┌─ Working data

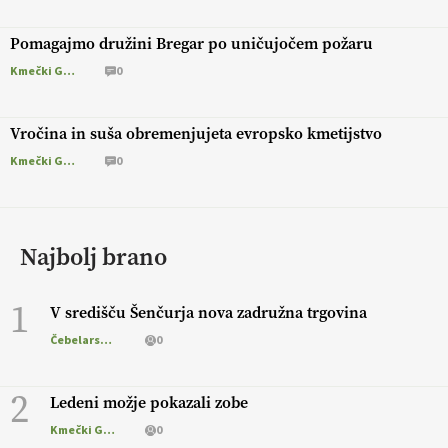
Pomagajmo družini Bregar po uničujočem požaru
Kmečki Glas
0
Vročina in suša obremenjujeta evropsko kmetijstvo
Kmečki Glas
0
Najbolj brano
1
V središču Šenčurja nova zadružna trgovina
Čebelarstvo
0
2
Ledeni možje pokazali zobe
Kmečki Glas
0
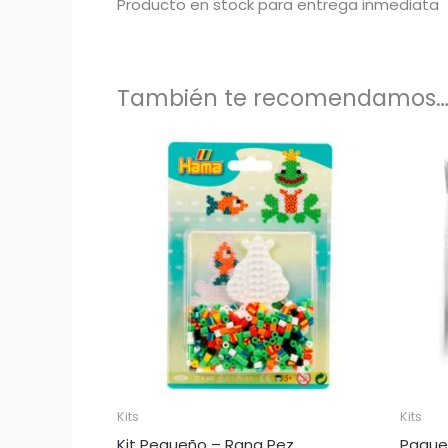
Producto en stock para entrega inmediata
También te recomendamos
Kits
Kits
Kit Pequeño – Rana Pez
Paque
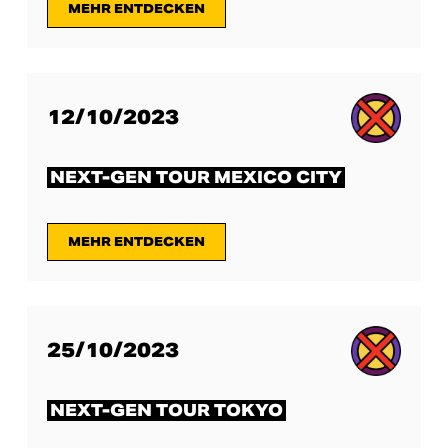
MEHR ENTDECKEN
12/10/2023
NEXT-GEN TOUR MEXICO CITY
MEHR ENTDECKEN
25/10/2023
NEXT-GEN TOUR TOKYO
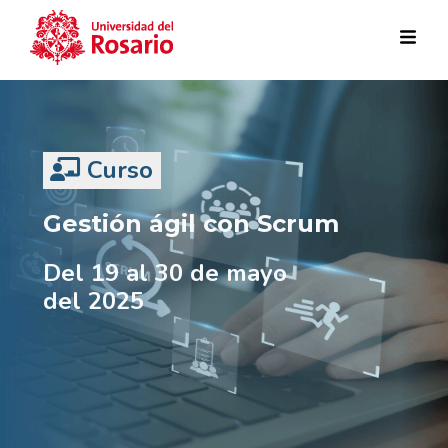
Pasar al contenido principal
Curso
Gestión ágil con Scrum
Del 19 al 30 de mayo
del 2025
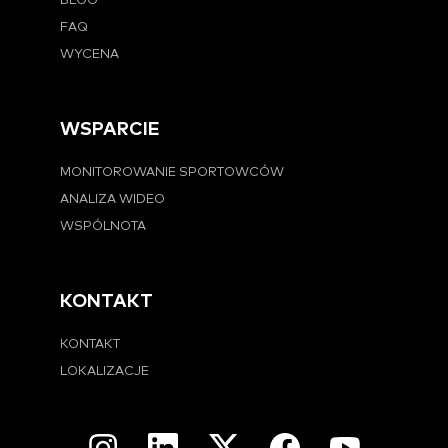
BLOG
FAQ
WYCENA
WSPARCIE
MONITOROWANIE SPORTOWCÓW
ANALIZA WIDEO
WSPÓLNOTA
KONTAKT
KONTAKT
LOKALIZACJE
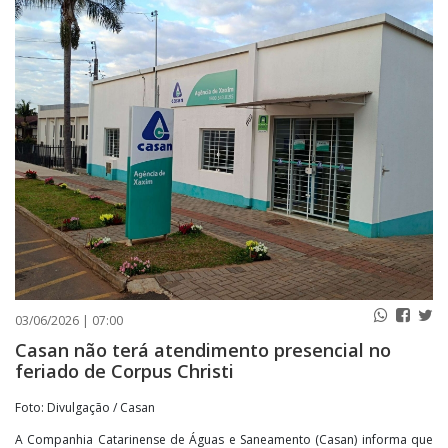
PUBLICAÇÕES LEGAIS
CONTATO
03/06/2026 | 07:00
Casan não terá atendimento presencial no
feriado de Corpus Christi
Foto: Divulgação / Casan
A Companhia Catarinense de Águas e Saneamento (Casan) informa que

└─
┌─ Working data

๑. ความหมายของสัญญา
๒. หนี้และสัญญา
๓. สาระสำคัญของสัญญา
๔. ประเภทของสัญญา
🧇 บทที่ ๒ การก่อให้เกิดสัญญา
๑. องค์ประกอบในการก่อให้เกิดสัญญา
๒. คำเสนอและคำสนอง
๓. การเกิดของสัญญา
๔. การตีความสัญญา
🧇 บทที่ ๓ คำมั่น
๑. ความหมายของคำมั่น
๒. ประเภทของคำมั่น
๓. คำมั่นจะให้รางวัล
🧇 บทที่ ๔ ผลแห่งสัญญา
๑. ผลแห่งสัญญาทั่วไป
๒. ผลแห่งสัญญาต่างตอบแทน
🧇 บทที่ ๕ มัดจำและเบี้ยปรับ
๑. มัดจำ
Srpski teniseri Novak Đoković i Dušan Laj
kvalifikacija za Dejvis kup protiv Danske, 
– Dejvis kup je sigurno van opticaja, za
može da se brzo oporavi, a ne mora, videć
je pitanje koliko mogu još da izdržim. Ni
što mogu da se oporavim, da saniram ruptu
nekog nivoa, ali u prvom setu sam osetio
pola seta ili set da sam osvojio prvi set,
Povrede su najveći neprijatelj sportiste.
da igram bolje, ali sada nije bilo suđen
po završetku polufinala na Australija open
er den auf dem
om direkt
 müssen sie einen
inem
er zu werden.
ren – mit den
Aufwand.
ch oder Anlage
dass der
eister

└─

Your assignment – The word is "Casan". Copy every line above where it appears.

Output below –
Casan não terá atendimento presencial no
Foto: Divulgação / Casan
A Companhia Catarinense de Águas e Saneamento (Casan) informa que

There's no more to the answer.